■ Working data
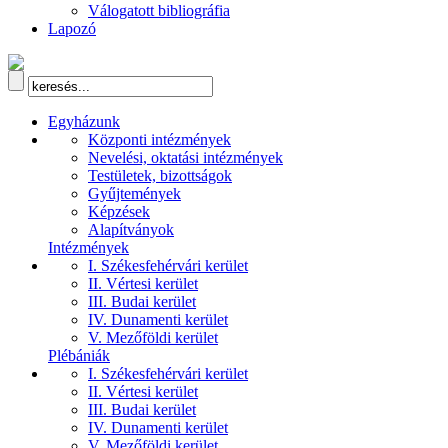
Válogatott bibliográfia
Lapozó
Egyházunk
Központi intézmények
Nevelési, oktatási intézmények
Testületek, bizottságok
Gyűjtemények
Képzések
Alapítványok
Intézmények
I. Székesfehérvári kerület
II. Vértesi kerület
III. Budai kerület
IV. Dunamenti kerület
V. Mezőföldi kerület
Plébániák
I. Székesfehérvári kerület
II. Vértesi kerület
III. Budai kerület
IV. Dunamenti kerület
V. Mezőföldi kerület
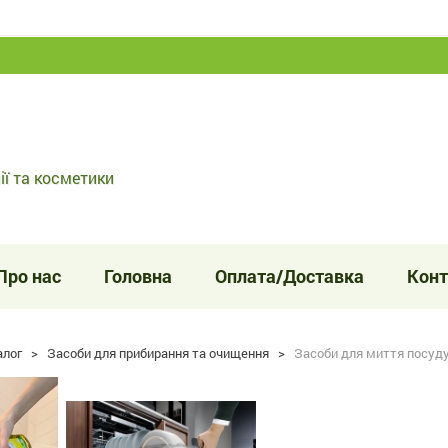
ії та косметики
Про нас
Головна
Оплата/Доставка
Конт
алог
>
Засоби для прибирання та очищення
>
Засоби для миття посуд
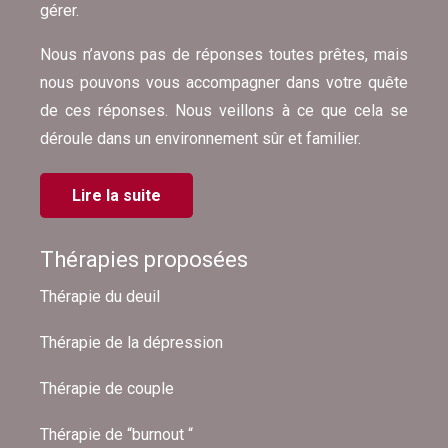
gérer.
Nous n’avons pas de réponses toutes prêtes, mais
nous pouvons vous accompagner dans votre quête
de ces réponses. Nous veillons à ce que cela se
déroule dans un environnement sûr et familier.
Lire la suite
Thérapies proposées
Thérapie du deuil
Thérapie de la dépression
Thérapie de couple
Thérapie de “burnout “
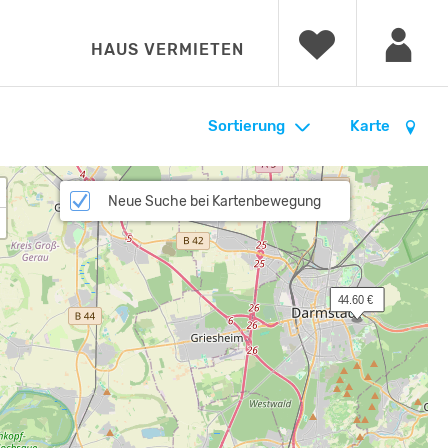
HAUS VERMIETEN
Sortierung
Karte
Neue Suche bei Kartenbewegung
 44.60 €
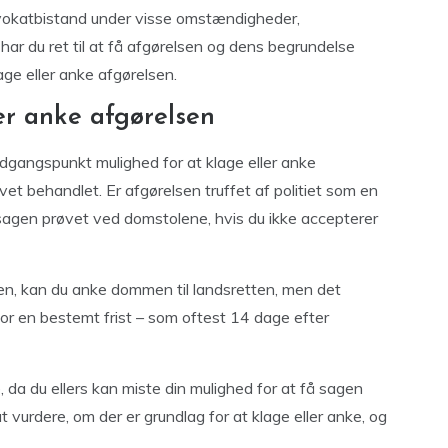
 advokatbistand under visse omstændigheder,
har du ret til at få afgørelsen og dens begrundelse
lage eller anke afgørelsen.
er anke afgørelsen
udgangspunkt mulighed for at klage eller anke
et behandlet. Er afgørelsen truffet af politiet som en
 sagen prøvet ved domstolene, hvis du ikke accepterer
ten, kan du anke dommen til landsretten, men det
for en bestemt frist – som oftest 14 dage efter
 da du ellers kan miste din mulighed for at få sagen
vurdere, om der er grundlag for at klage eller anke, og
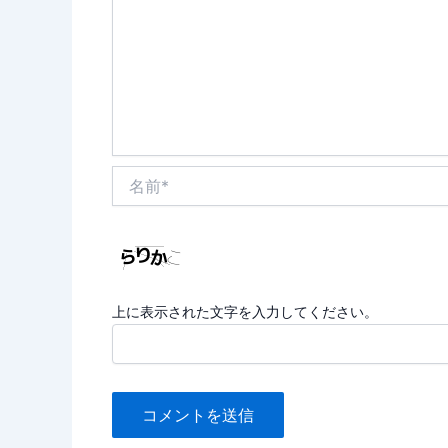
名
前
*
上に表示された文字を入力してください。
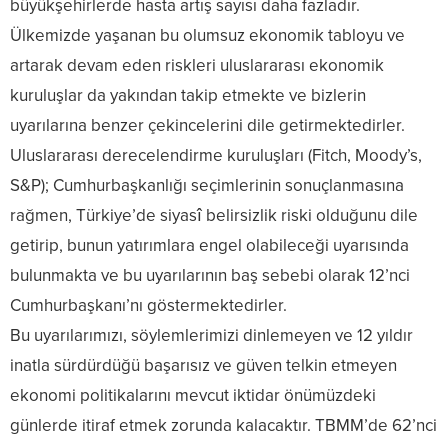
büyükşehirlerde hasta artış sayısı daha fazladır.
Ülkemizde yaşanan bu olumsuz ekonomik tabloyu ve
artarak devam eden riskleri uluslararası ekonomik
kuruluşlar da yakından takip etmekte ve bizlerin
uyarılarına benzer çekincelerini dile getirmektedirler.
Uluslararası derecelendirme kuruluşları (Fitch, Moody’s,
S&P); Cumhurbaşkanlığı seçimlerinin sonuçlanmasına
rağmen, Türkiye’de siyasî belirsizlik riski olduğunu dile
getirip, bunun yatırımlara engel olabileceği uyarısında
bulunmakta ve bu uyarılarının baş sebebi olarak 12’nci
Cumhurbaşkanı’nı göstermektedirler.
Bu uyarılarımızı, söylemlerimizi dinlemeyen ve 12 yıldır
inatla sürdürdüğü başarısız ve güven telkin etmeyen
ekonomi politikalarını mevcut iktidar önümüzdeki
günlerde itiraf etmek zorunda kalacaktır. TBMM’de 62’nci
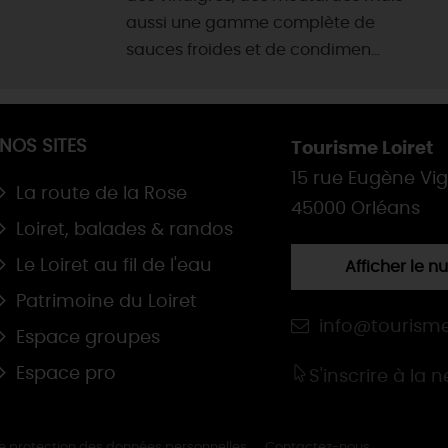
aussi une gamme complète de
sauces froides et de condimen...
NOS SITES
Tourisme Loiret
15 rue Eugène Vi
La route de la Rose
45000 Orléans
Loiret, balades & randos
Le Loiret au fil de l'eau
Afficher le 
Patrimoine du Loiret
info@tourisme
Espace groupes
Espace pro
S'inscrire à la 
de protection des données personnelles
Contactez-nous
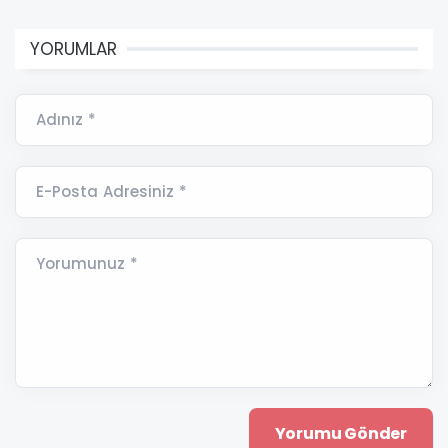
YORUMLAR
Adınız *
E-Posta Adresiniz *
Yorumunuz *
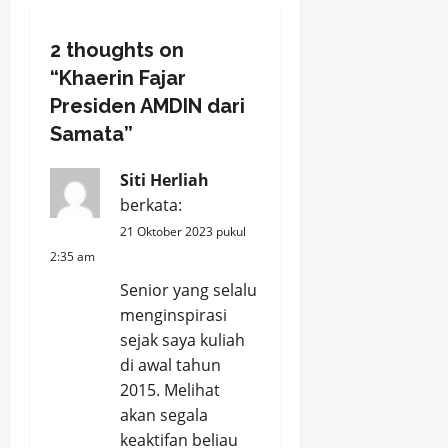
a
2 thoughts on
v
“
Khaerin Fajar
Presiden AMDIN dari
i
Samata
”
g
Siti Herliah
a
berkata:
21 Oktober 2023 pukul
t
2:35 am
i
Senior yang selalu
menginspirasi
o
sejak saya kuliah
n
di awal tahun
2015. Melihat
akan segala
keaktifan beliau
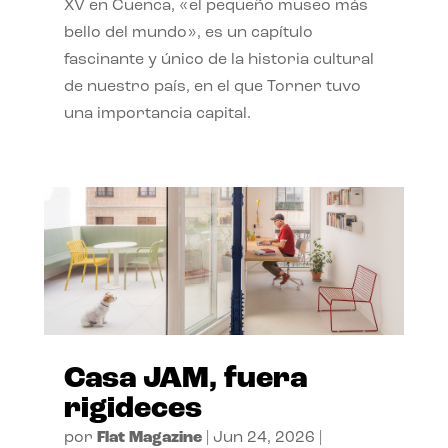
XV en Cuenca, «el pequeño museo más
bello del mundo», es un capítulo
fascinante y único de la historia cultural
de nuestro país, en el que Torner tuvo
una importancia capital.
Casa JAM, fuera
rigideces
por
Flat Magazine
|
Jun 24, 2026
|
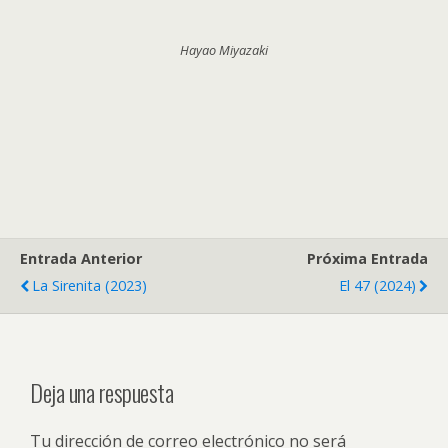
Hayao Miyazaki
Entrada Anterior
Próxima Entrada
La Sirenita (2023)
El 47 (2024)
Deja una respuesta
Tu dirección de correo electrónico no será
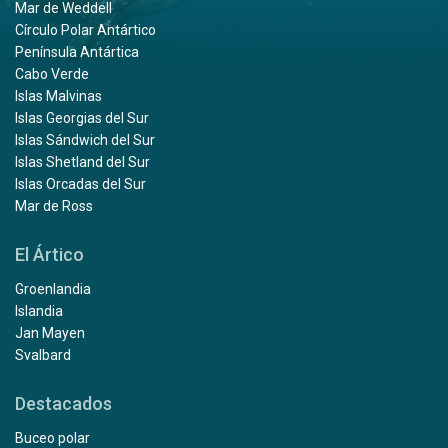
Mar de Weddell
Círculo Polar Antártico
Península Antártica
Cabo Verde
Islas Malvinas
Islas Georgias del Sur
Islas Sándwich del Sur
Islas Shetland del Sur
Islas Orcadas del Sur
Mar de Ross
El Ártico
Groenlandia
Islandia
Jan Mayen
Svalbard
Destacados
Buceo polar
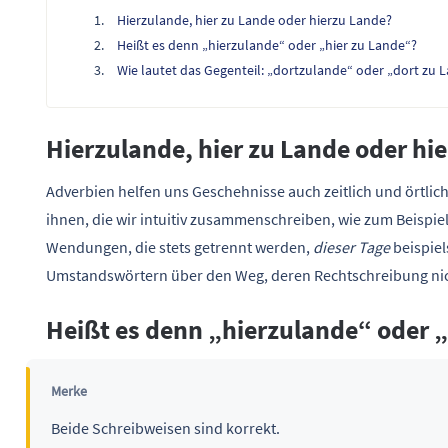
Hierzulande, hier zu Lande oder hierzu Lande?
Heißt es denn „hierzulande“ oder „hier zu Lande“?
Wie lautet das Gegenteil: „dortzulande“ oder „dort zu 
Hierzulande, hier zu Lande oder hi
Adverbien helfen uns Geschehnisse auch zeitlich und örtlic
ihnen, die wir intuitiv zusammenschreiben, wie zum Beispie
Wendungen, die stets getrennt werden,
dieser Tage
beispiel
Umstandswörtern über den Weg, deren Rechtschreibung nich
Heißt es denn „hierzulande“ oder 
Merke
Beide Schreibweisen sind korrekt.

■ The task
If a record holds a picture, leave the picture out and copy the rest exactly.

■ Task output
Válogatott bibliográfia
Lapozó
Egyházunk
Központi intézmények
Nevelési, oktatási intézmények
Testületek, bizottságok
Gyűjtemények
Képzések
Alapítványok
Intézmények
I. Székesfehérvári kerület
II. Vértesi kerület
III. Budai kerület
IV. Dunamenti kerület
V. Mezőföldi kerület
Plébániák
I. Székesfehérvári kerület
II. Vértesi kerület
III. Budai kerület
IV. Dunamenti kerület
V. Mezőföldi kerület
ії та косметики
Про нас
Головна
Оплата/Доставка
Конт
алог
>
Засоби для прибирання та очищення
>
Засоби для миття посуд
gérer.
Nous n’avons pas de réponses toutes prêtes, mais
nous pouvons vous accompagner dans votre quête
de ces réponses. Nous veillons à ce que cela se
déroule dans un environnement sûr et familier.
Lire la suite
Thérapies proposées
Thérapie du deuil
Thérapie de la dépression
Thérapie de couple
Thérapie de “burnout “
HAUS VERMIETEN
Sortierung
Karte
Neue Suche bei Kartenbewegung
 44.60 €
 advokatbistand under visse omstændigheder,
har du ret til at få afgørelsen og dens begrundelse
lage eller anke afgørelsen.
er anke afgørelsen
udgangspunkt mulighed for at klage eller anke
et behandlet. Er afgørelsen truffet af politiet som en
 sagen prøvet ved domstolene, hvis du ikke accepterer
ten, kan du anke dommen til landsretten, men det
for en bestemt frist – som oftest 14 dage efter
 da du ellers kan miste din mulighed for at få sagen
vurdere, om der er grundlag for at klage eller anke, og
名
前
*
上に表示された文字を入力してください。
büyükşehirlerde hasta artış sayısı daha fazladır.
Ülkemizde yaşanan bu olumsuz ekonomik tabloyu ve
artarak devam eden riskleri uluslararası ekonomik
kuruluşlar da yakından takip etmekte ve bizlerin
uyarılarına benzer çekincelerini dile getirmektedirler.
Uluslararası derecelendirme kuruluşları (Fitch, Moody’s,
S&P); Cumhurbaşkanlığı seçimlerinin sonuçlanmasına
rağmen, Türkiye’de siyasî belirsizlik riski olduğunu dile
getirip, bunun yatırımlara engel olabileceği uyarısında
bulunmakta ve bu uyarılarının baş sebebi olarak 12’nci
Cumhurbaşkanı’nı göstermektedirler.
Bu uyarılarımızı, söylemlerimizi dinlemeyen ve 12 yıldır
inatla sürdürdüğü başarısız ve güven telkin etmeyen
ekonomi politikalarını mevcut iktidar önümüzdeki
günlerde itiraf etmek zorunda kalacaktır. TBMM’de 62’nci
aussi une gamme complète de
sauces froides et de condimen...
NOS SITES
Tourisme Loiret
15 rue Eugène Vi
La route de la Rose
45000 Orléans
Loiret, balades & randos
Le Loiret au fil de l'eau
Afficher le 
Patrimoine du Loiret
info@tourisme
Espace groupes
Espace pro
S'inscrire à la 
de protection des données personnelles
Contactez-nous
YORUMLAR
Adınız *
E-Posta Adresiniz *
Yorumunuz *
a
2 thoughts on
v
“
Khaerin Fajar
Presiden AMDIN dari
i
Samata
”
g
Siti Herliah
a
berkata:
21 Oktober 2023 pukul
t
2:35 am
i
Senior yang selalu
menginspirasi
o
sejak saya kuliah
n
di awal tahun
2015. Melihat
akan segala
keaktifan beliau
XV en Cuenca, «el pequeño museo más
bello del mundo», es un capítulo
fascinante y único de la historia cultural
de nuestro país, en el que Torner tuvo
una importancia capital.
Casa JAM, fuera
rigideces
por
Flat Magazine
|
Jun 24, 2026
|
Hayao Miyazaki
Entrada Anterior
Próxima Entrada
La Sirenita (2023)
El 47 (2024)
Deja una respuesta
Tu dirección de correo electrónico no será
Mar de Weddell
Círculo Polar Antártico
Península Antártica
Cabo Verde
Islas Malvinas
Islas Georgias del Sur
Islas Sándwich del Sur
Islas Shetland del Sur
Islas Orcadas del Sur
Mar de Ross
El Ártico
Groenlandia
Islandia
Jan Mayen
Svalbard
Destacados
Buceo polar
Hierzulande, hier zu Lande oder hierzu Lande?
Heißt es denn „hierzulande“ oder „hier zu Lande“?
Wie lautet das Gegenteil: „dortzulande“ oder „dort zu 
Hierzulande, hier zu Lande oder hi
Adverbien helfen uns Geschehnisse auch zeitlich und örtlic
ihnen, die wir intuitiv zusammenschreiben, wie zum Beispie
Wendungen, die stets getrennt werden,
dieser Tage
beispiel
Umstandswörtern über den Weg, deren Rechtschreibung nich
Heißt es denn „hierzulande“ oder 
Merke
Beide Schreibweisen sind korrekt.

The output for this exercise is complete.